Problem details — Where an entry holds an image, skip the image but reproduce the rest word for word.

Supplied entries —
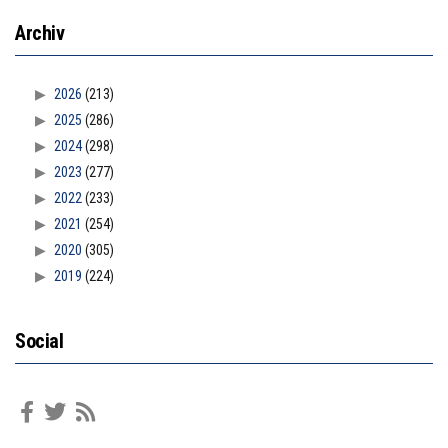
Archiv
2026
(213)
2025
(286)
2024
(298)
2023
(277)
2022
(233)
2021
(254)
2020
(305)
2019
(224)
Social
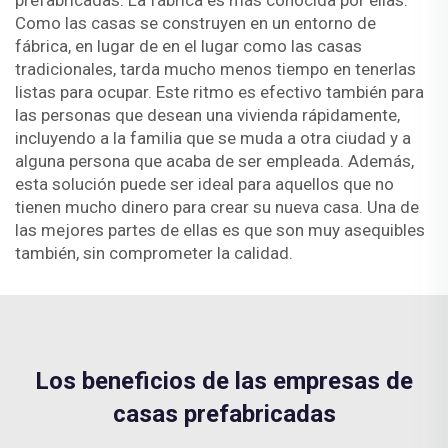
prefabricadas. La fábrica es más conocida por ellas.
Como las casas se construyen en un entorno de
fábrica, en lugar de en el lugar como las casas
tradicionales, tarda mucho menos tiempo en tenerlas
listas para ocupar. Este ritmo es efectivo también para
las personas que desean una vivienda rápidamente,
incluyendo a la familia que se muda a otra ciudad y a
alguna persona que acaba de ser empleada. Además,
esta solución puede ser ideal para aquellos que no
tienen mucho dinero para crear su nueva casa. Una de
las mejores partes de ellas es que son muy asequibles
también, sin comprometer la calidad.
Los beneficios de las empresas de
casas prefabricadas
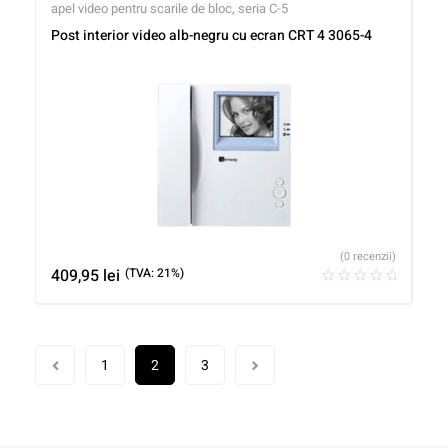
apel video pentru scarile de bloc, seria C-5
Post interior video alb-negru cu ecran CRT 4 3065-4
(0 recenzii)
409,95
lei
(TVA: 21%)
1
2
3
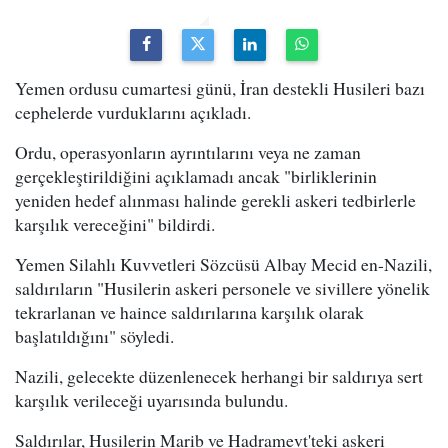
Yemen ordusu cumartesi günü, İran destekli Husileri bazı
cephelerde vurduklarını açıkladı.
Ordu, operasyonların ayrıntılarını veya ne zaman
gerçekleştirildiğini açıklamadı ancak "birliklerinin
yeniden hedef alınması halinde gerekli askeri tedbirlerle
karşılık vereceğini" bildirdi.
Yemen Silahlı Kuvvetleri Sözcüsü Albay Mecid en-Nazili,
saldırıların "Husilerin askeri personele ve sivillere yönelik
tekrarlanan ve haince saldırılarına karşılık olarak
başlatıldığını" söyledi.
Nazili, gelecekte düzenlenecek herhangi bir saldırıya sert
karşılık verileceği uyarısında bulundu.
Saldırılar, Husilerin Marib ve Hadramevt'teki askeri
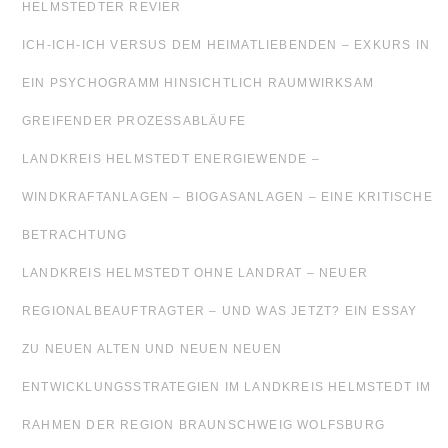
HELMSTEDTER REVIER
ICH-ICH-ICH VERSUS DEM HEIMATLIEBENDEN – EXKURS IN
EIN PSYCHOGRAMM HINSICHTLICH RAUMWIRKSAM
GREIFENDER PROZESSABLÄUFE
LANDKREIS HELMSTEDT ENERGIEWENDE –
WINDKRAFTANLAGEN – BIOGASANLAGEN – EINE KRITISCHE
BETRACHTUNG
LANDKREIS HELMSTEDT OHNE LANDRAT – NEUER
REGIONALBEAUFTRAGTER – UND WAS JETZT? EIN ESSAY
ZU NEUEN ALTEN UND NEUEN NEUEN
ENTWICKLUNGSSTRATEGIEN IM LANDKREIS HELMSTEDT IM
RAHMEN DER REGION BRAUNSCHWEIG WOLFSBURG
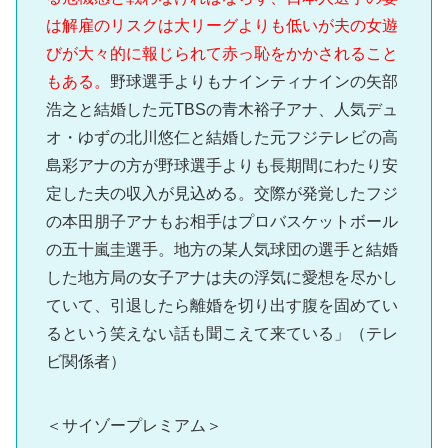
は解雇のリスクは大リーグよりも低いが夫の女遊
びが大々的に報じられて赤っ恥をかかされること
もある。
野球選手よりもナインティナインの矢部
浩之と結婚した元TBSの青木裕子アナ、人気デュ
オ・ゆずの北川悠仁と結婚した元フジテレビの高
島彩アナの方が野球選手よりも長期間にわたり安
定した夫の収入が見込める。交際が発覚したフジ
の本田朋子アナもお相手はプロバスケットボール
の五十嵐圭選手。地方の某人気球団の選手と結婚
した地方局の女子アナは夫の浮気に愛想を尽かし
ていて、引退したら離婚を切り出す腹を固めてい
るという笑えない話も聞こえて来ている」（テレ
ビ関係者）
＜サイゾープレミアム＞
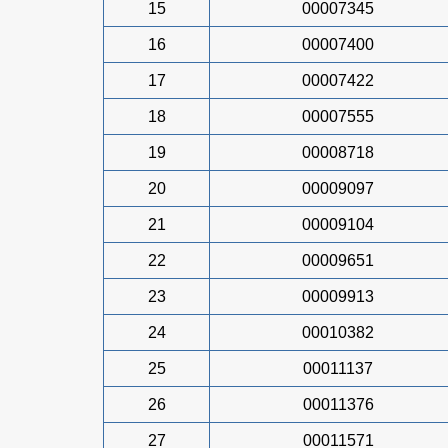
15
00007345
16
00007400
17
00007422
18
00007555
19
00008718
20
00009097
21
00009104
22
00009651
23
00009913
24
00010382
25
00011137
26
00011376
27
00011571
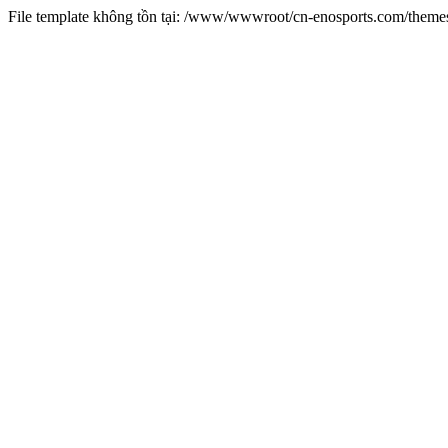
File template không tồn tại: /www/wwwroot/cn-enosports.com/them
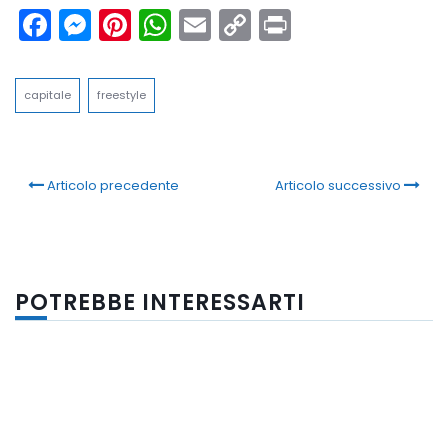
Facebook
Messenger
Pinterest
WhatsApp
Email
Copy
Print
Link
capitale
freestyle
Articolo precedente
Articolo successivo
POTREBBE INTERESSARTI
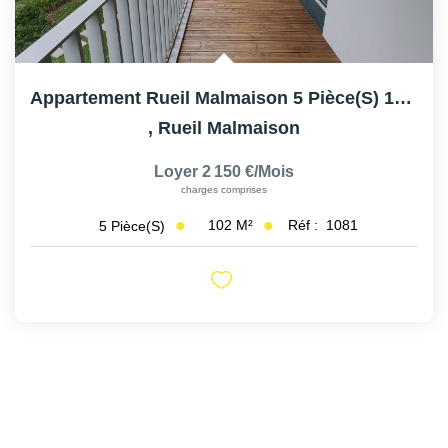
Appartement Rueil Malmaison 5 Pièce(s) 102 M2
,
Rueil Malmaison
Loyer 2 150 €/mois
charges comprises
102
M²
Réf :
1081
5
Pièce(s)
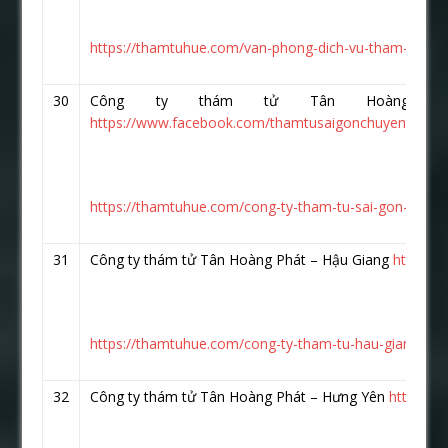
https://thamtuhue.com/van-phong-dich-vu-tham-tu-hoa-
30
Công ty thám tử Tân Hoàng P
https://www.facebook.com/thamtusaigonchuyennghiep
https://thamtuhue.com/cong-ty-tham-tu-sai-gon-uy-ti
31
Công ty thám tử Tân Hoàng Phát – Hậu Giang
https:/
https://thamtuhue.com/cong-ty-tham-tu-hau-giang-10
32
Công ty thám tử Tân Hoàng Phát – Hưng Yên
https://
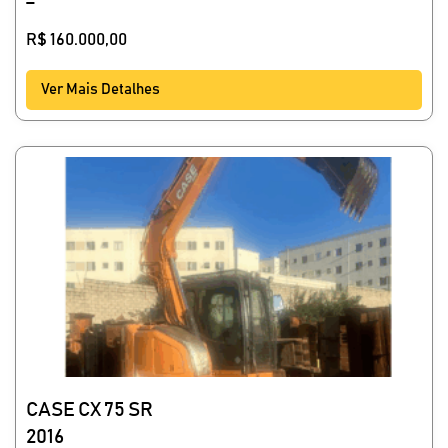
R$
160.000,00
Ver Mais Detalhes
CASE CX 75 SR
2016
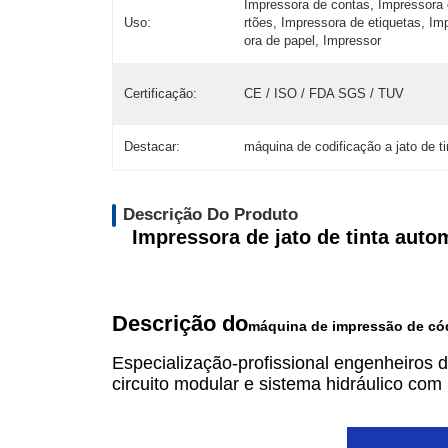
Impressora de contas, Impressora 
Uso:
rtões, Impressora de etiquetas, Im
ora de papel, Impressor
Certificação:
CE / ISO / FDA SGS / TUV
Destacar:
máquina de codificação a jato de ti
Descrição Do Produto
Impressora de jato de tinta auto
Descrição do
máquina de impressão de cód
Especialização-profissional engenheiros 
circuito modular e sistema hidráulico com b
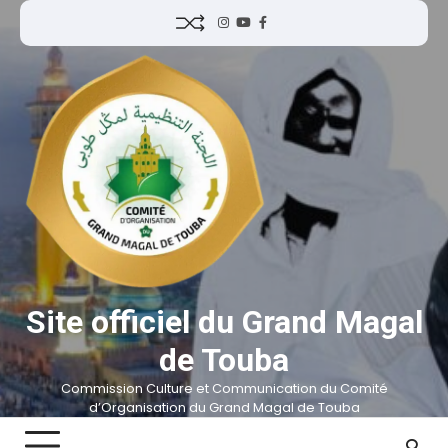
Site officiel du Grand Magal
de Touba
Commission Culture et Communication du Comité
d’Organisation du Grand Magal de Touba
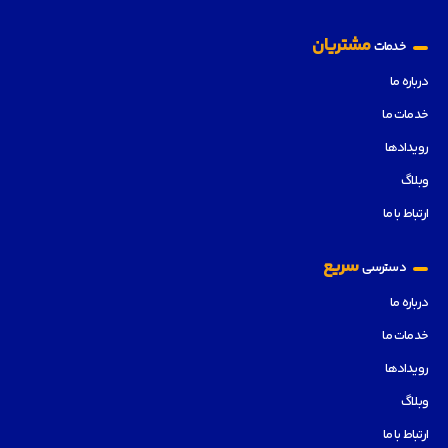
مشتریان
خدمات
درباره ما
خدمات ما
رویدادها
وبلاگ
ارتباط با ما
سریع
دسترسی
درباره ما
خدمات ما
رویدادها
وبلاگ
ارتباط با ما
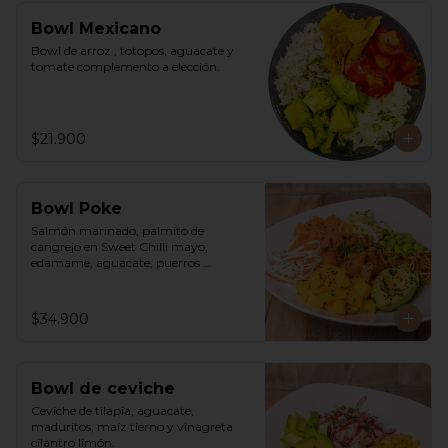
Bowl Mexicano
Bowl de arroz , totopos, aguacate y 
tomate complemento a elección.
$21.900
Bowl Poke
Salmón marinado, palmito de 
cangrejo en Sweet Chilli mayo, 
edamame, aguacate, puerros 
crocantes, zuchinni, mango, 
zanahoria sobre arroz integral 
humedecido con vinagre de sushi. 
$34.900
Vinagreta asiática a base de Hoisin.
Bowl de ceviche
Ceviche de tilapia, aguacate, 
maduritos, maíz tierno y vinagreta 
cilantro limón.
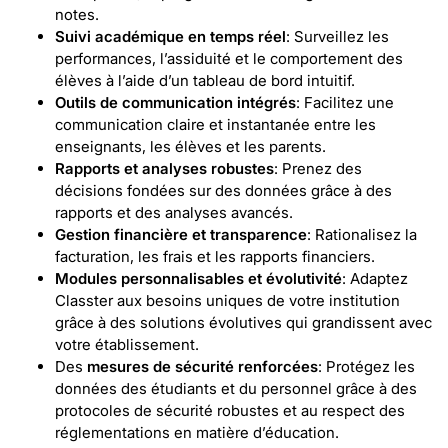
notes.
Suivi académique en temps réel
: Surveillez les
performances, l’assiduité et le comportement des
élèves à l’aide d’un tableau de bord intuitif.
Outils de communication intégrés
: Facilitez une
communication claire et instantanée entre les
enseignants, les élèves et les parents.
Rapports et analyses robustes
: Prenez des
décisions fondées sur des données grâce à des
rapports et des analyses avancés.
Gestion financière et transparence
: Rationalisez la
facturation, les frais et les rapports financiers.
Modules personnalisables et évolutivité
: Adaptez
Classter aux besoins uniques de votre institution
grâce à des solutions évolutives qui grandissent avec
votre établissement.
Des
mesures de sécurité renforcées
: Protégez les
données des étudiants et du personnel grâce à des
protocoles de sécurité robustes et au respect des
réglementations en matière d’éducation.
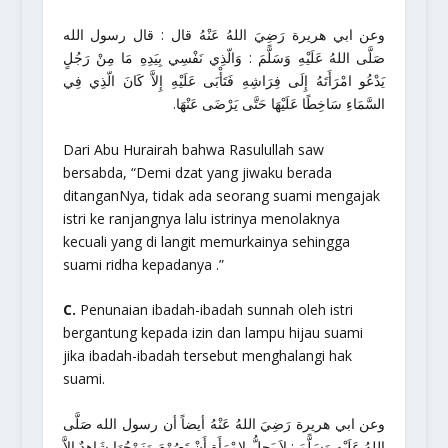
وعن ابي هريرة رَضِيَ اللهُ عَنْهُ قال : قال رسول الله
صَلَّى اللهُ عَلَيْهِ وَسَلًّمَ : وَالّذِي نَفْسِي بِيَدِهِ مَا مِنْ رَجُلٍ
يَدْعُو امْرَأَتَهُ إِلَى فِرَاشِهِ فَتَأْبَى عَلَيْهِ إِلاَّ كَانَ الّذِي فِي
السَّمَاءِ سَاخِطًا عَلَيْهَا حَتَّى يَرْضَى عَنْهَا.
Dari Abu Hurairah bahwa Rasulullah saw
bersabda,
“Demi dzat yang jiwaku berada
ditanganNya, tidak ada seorang suami mengajak
istri ke ranjangnya lalu istrinya menolaknya
kecuali yang di langit memurkainya sehingga
suami ridha kepadanya .”
C.
Penunaian ibadah-ibadah sunnah oleh istri
bergantung kepada izin dan lampu hijau suami
jika ibadah-ibadah tersebut menghalangi hak
suami.
وعن ابي هريرة رَضِيَ اللهُ عَنْهُ أيضاً أن رسول الله صَلَّى
اللهُ عَلَيْهِ وَسَلًّمَ : لاَ يَحِلُّ لاِمْرَأَةٍ أَنْ تَصُوْمَ وَزَوْجُهَا شَاهِدٌ إِلاَّ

Task solution —
Archiv
2026
(213)
2025
(286)
2024
(298)
2023
(277)
2022
(233)
2021
(254)
2020
(305)
2019
(224)
Social
prefabricadas. La fábrica es más conocida por ellas.
Como las casas se construyen en un entorno de
fábrica, en lugar de en el lugar como las casas
tradicionales, tarda mucho menos tiempo en tenerlas
listas para ocupar. Este ritmo es efectivo también para
las personas que desean una vivienda rápidamente,
incluyendo a la familia que se muda a otra ciudad y a
alguna persona que acaba de ser empleada. Además,
esta solución puede ser ideal para aquellos que no
tienen mucho dinero para crear su nueva casa. Una de
las mejores partes de ellas es que son muy asequibles
también, sin comprometer la calidad.
Los beneficios de las empresas de
casas prefabricadas
apel video pentru scarile de bloc, seria C-5
Post interior video alb-negru cu ecran CRT 4 3065-4
(0 recenzii)
409,95
lei
(TVA: 21%)
1
2
3
Yemen ordusu cumartesi günü, İran destekli Husileri bazı
cephelerde vurduklarını açıkladı.
Ordu, operasyonların ayrıntılarını veya ne zaman
gerçekleştirildiğini açıklamadı ancak "birliklerinin
yeniden hedef alınması halinde gerekli askeri tedbirlerle
karşılık vereceğini" bildirdi.
Yemen Silahlı Kuvvetleri Sözcüsü Albay Mecid en-Nazili,
saldırıların "Husilerin askeri personele ve sivillere yönelik
tekrarlanan ve haince saldırılarına karşılık olarak
başlatıldığını" söyledi.
Nazili, gelecekte düzenlenecek herhangi bir saldırıya sert
karşılık verileceği uyarısında bulundu.
Saldırılar, Husilerin Marib ve Hadramevt'teki askeri
HELMSTEDTER REVIER
ICH-ICH-ICH VERSUS DEM HEIMATLIEBENDEN – EXKURS IN
EIN PSYCHOGRAMM HINSICHTLICH RAUMWIRKSAM
GREIFENDER PROZESSABLÄUFE
LANDKREIS HELMSTEDT ENERGIEWENDE –
WINDKRAFTANLAGEN – BIOGASANLAGEN – EINE KRITISCHE
BETRACHTUNG
LANDKREIS HELMSTEDT OHNE LANDRAT – NEUER
REGIONALBEAUFTRAGTER – UND WAS JETZT? EIN ESSAY
ZU NEUEN ALTEN UND NEUEN NEUEN
ENTWICKLUNGSSTRATEGIEN IM LANDKREIS HELMSTEDT IM
RAHMEN DER REGION BRAUNSCHWEIG WOLFSBURG
は解雇のリスクは大リーグよりも低いが夫の女遊
びが大々的に報じられて赤っ恥をかかされること
もある。
野球選手よりもナインティナインの矢部
浩之と結婚した元TBSの青木裕子アナ、人気デュ
オ・ゆずの北川悠仁と結婚した元フジテレビの高
島彩アナの方が野球選手よりも長期間にわたり安
定した夫の収入が見込める。交際が発覚したフジ
の本田朋子アナもお相手はプロバスケットボール
の五十嵐圭選手。地方の某人気球団の選手と結婚
した地方局の女子アナは夫の浮気に愛想を尽かし
ていて、引退したら離婚を切り出す腹を固めてい
るという笑えない話も聞こえて来ている」（テレ
ビ関係者）
＜サイゾープレミアム＞
15
00007345
16
00007400
17
00007422
18
00007555
19
00008718
20
00009097
21
00009104
22
00009651
23
00009913
24
00010382
25
00011137
26
00011376
27
00011571
File template không tồn tại: /www/wwwroot/cn-enosports.com/them
Facebook
Messenger
Pinterest
WhatsApp
Email
Copy
Print
Link
capitale
freestyle
Articolo precedente
Articolo successivo
POTREBBE INTERESSARTI
Appartement Rueil Malmaison 5 Pièce(s) 102 M2
,
Rueil Malmaison
Loyer 2 150 €/mois
charges comprises
102
M²
Réf :
1081
5
Pièce(s)
https://thamtuhue.com/van-phong-dich-vu-tham-tu-hoa-
30
Công ty thám tử Tân Hoàng P
https://www.facebook.com/thamtusaigonchuyennghiep
https://thamtuhue.com/cong-ty-tham-tu-sai-gon-uy-ti
31
Công ty thám tử Tân Hoàng Phát – Hậu Giang
https:/
https://thamtuhue.com/cong-ty-tham-tu-hau-giang-10
32
Công ty thám tử Tân Hoàng Phát – Hưng Yên
https://
R$
160.000,00
Ver Mais Detalhes
CASE CX 75 SR
2016
Impressora de contas, Impressora 
Uso:
rtões, Impressora de etiquetas, Im
ora de papel, Impressor
Certificação:
CE / ISO / FDA SGS / TUV
Destacar:
máquina de codificação a jato de ti
Descrição Do Produto
Impressora de jato de tinta auto
Descrição do
máquina de impressão de cód
Especialização-profissional engenheiros 
circuito modular e sistema hidráulico com b
Site officiel du Grand Magal
de Touba
Commission Culture et Communication du Comité
d’Organisation du Grand Magal de Touba
مشتریان
خدمات
درباره ما
خدمات ما
رویدادها
وبلاگ
ارتباط با ما
سریع
دسترسی
درباره ما
خدمات ما
رویدادها
وبلاگ
ارتباط با ما
Bowl Mexicano
Bowl de arroz , totopos, aguacate y 
tomate complemento a elección.
$21.900
Bowl Poke
Salmón marinado, palmito de 
cangrejo en Sweet Chilli mayo, 
edamame, aguacate, puerros 
crocantes, zuchinni, mango, 
zanahoria sobre arroz integral 
humedecido con vinagre de sushi. 
$34.900
Vinagreta asiática a base de Hoisin.
Bowl de ceviche
Ceviche de tilapia, aguacate, 
maduritos, maíz tierno y vinagreta 
cilantro limón.
notes.
Suivi académique en temps réel
: Surveillez les
performances, l’assiduité et le comportement des
élèves à l’aide d’un tableau de bord intuitif.
Outils de communication intégrés
: Facilitez une
communication claire et instantanée entre les
enseignants, les élèves et les parents.
Rapports et analyses robustes
: Prenez des
décisions fondées sur des données grâce à des
rapports et des analyses avancés.
Gestion financière et transparence
: Rationalisez la
facturation, les frais et les rapports financiers.
Modules personnalisables et évolutivité
: Adaptez
Classter aux besoins uniques de votre institution
grâce à des solutions évolutives qui grandissent avec
votre établissement.
Des
mesures de sécurité renforcées
: Protégez les
données des étudiants et du personnel grâce à des
protocoles de sécurité robustes et au respect des
réglementations en matière d’éducation.
وعن ابي هريرة رَضِيَ اللهُ عَنْهُ قال : قال رسول الله
صَلَّى اللهُ عَلَيْهِ وَسَلًّمَ : وَالّذِي نَفْسِي بِيَدِهِ مَا مِنْ رَجُلٍ
يَدْعُو امْرَأَتَهُ إِلَى فِرَاشِهِ فَتَأْبَى عَلَيْهِ إِلاَّ كَانَ الّذِي فِي
السَّمَاءِ سَاخِطًا عَلَيْهَا حَتَّى يَرْضَى عَنْهَا.
Dari Abu Hurairah bahwa Rasulullah saw
bersabda,
“Demi dzat yang jiwaku berada
ditanganNya, tidak ada seorang suami mengajak
istri ke ranjangnya lalu istrinya menolaknya
kecuali yang di langit memurkainya sehingga
suami ridha kepadanya .”
C.
Penunaian ibadah-ibadah sunnah oleh istri
bergantung kepada izin dan lampu hijau suami
jika ibadah-ibadah tersebut menghalangi hak
suami.
وعن ابي هريرة رَضِيَ اللهُ عَنْهُ أيضاً أن رسول الله صَلَّى
اللهُ عَلَيْهِ وَسَلًّمَ : لاَ يَحِلُّ لاِمْرَأَةٍ أَنْ تَصُوْمَ وَزَوْجُهَا شَاهِدٌ إِلاَّ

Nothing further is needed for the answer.